Great News: CA Assembly Approves Homestead Exemption Increase

“Exemptions” are the laws you use to protect your property from liquidation by a bankruptcy trustee. In California, as in most other states, there is a specific “Homestead Exemption.”

If you have more than a certain amount of equity in your home, and you if file a Chapter 7 case, the trustee can liquidate your home and distribute that excess equity to your creditors. In a Chapter 13 case, the trustee can’t liquidate your home. However, the Court can’t approve your plan unless you pay your unsecured creditors at least as much as they’d receive in a hypothetical Chapter 7.

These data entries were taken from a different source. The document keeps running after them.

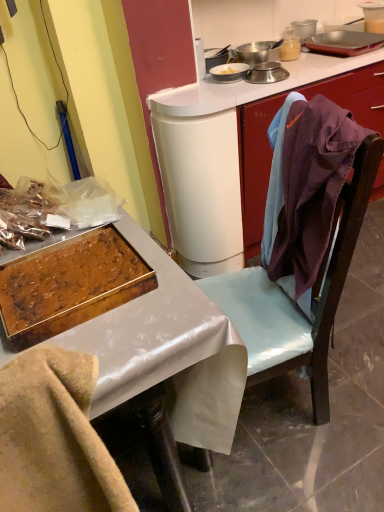 Where is `empty space that is to the right of metallic tray at left`? This screenshot has width=384, height=512. empty space that is to the right of metallic tray at left is located at coordinates (308, 423). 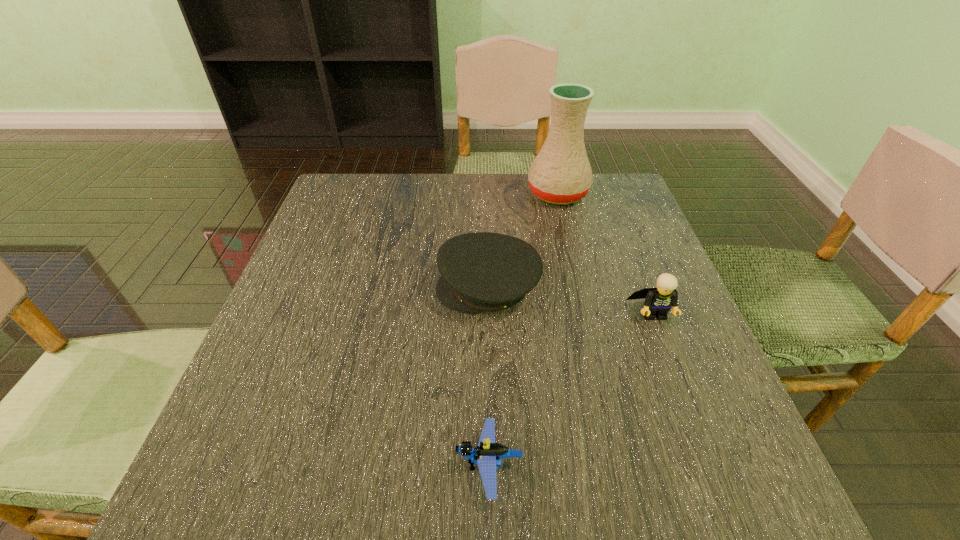 Where is `pottery`? pottery is located at coordinates (561, 174).

This screenshot has height=540, width=960. What are the coordinates of `the tallest object` in the screenshot? It's located at (561, 174).

Where is `the farther Lego`? This screenshot has height=540, width=960. the farther Lego is located at coordinates (659, 300).

What are the coordinates of `the right Lego` in the screenshot? It's located at (659, 300).

At what (x,y) coordinates should I click in order to perform the action: click on beret. Please return your answer as a coordinate pair (x, y). The image size is (960, 540). Looking at the image, I should click on (483, 271).

Find the location of a particular element. the nearest object is located at coordinates pyautogui.click(x=488, y=454).

You are a GUI agent. You are given a task and a screenshot of the screen. Output one action in this format:
    pyautogui.click(x=<x>, y=<y>)
    Task: Click on the shortest object
    Image resolution: width=960 pixels, height=540 pixels.
    Given the screenshot: What is the action you would take?
    pyautogui.click(x=488, y=454)

Where is `vacant point located 0.320m on the left of the pottery`? vacant point located 0.320m on the left of the pottery is located at coordinates (409, 193).

At what (x,y) coordinates should I click in order to perform the action: click on vacant space located 0.100m on the front-facing side of the right Lego. Please return your answer as a coordinate pair (x, y). Looking at the image, I should click on (675, 368).

This screenshot has height=540, width=960. Identify the location of vacant space situated on the front-facing side of the beret. (388, 288). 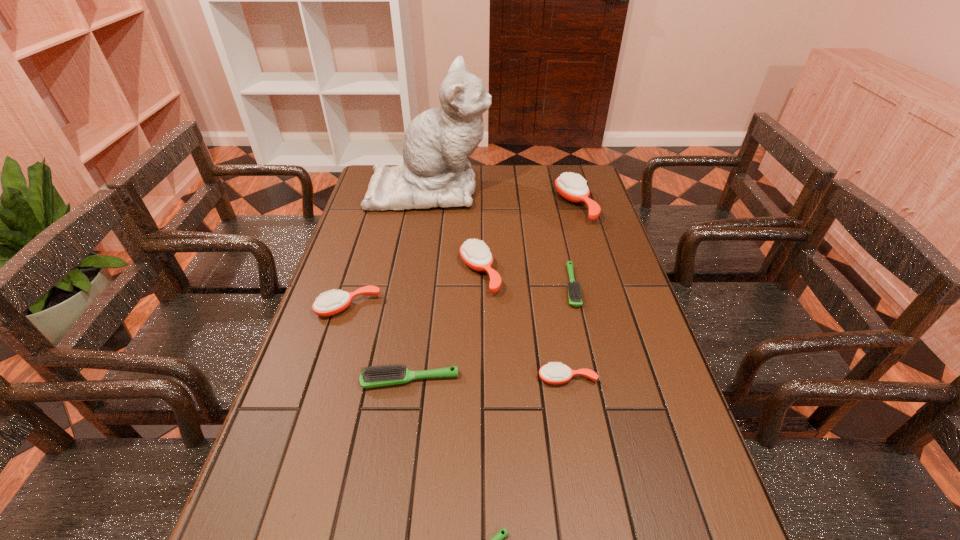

For as long as I’ve been doing bankruptcy law, the California Homestead Exemption has been woefully inadequate: $75,000 for unmarried people, $100,000 for married couples, or $175,000 for seniors or disabled people. The amounts are not inflated-adjusted, and are incredibly out of step with home values in California. As a practical matter, that has meant that if you own a home in California, you cant go anywhere near Chapter 7 or you risk losing your home. Or, if you try to file Chapter 13 instead, you’d have to pay so much back to your unsecured creditors as to make it often prohibitively expensive.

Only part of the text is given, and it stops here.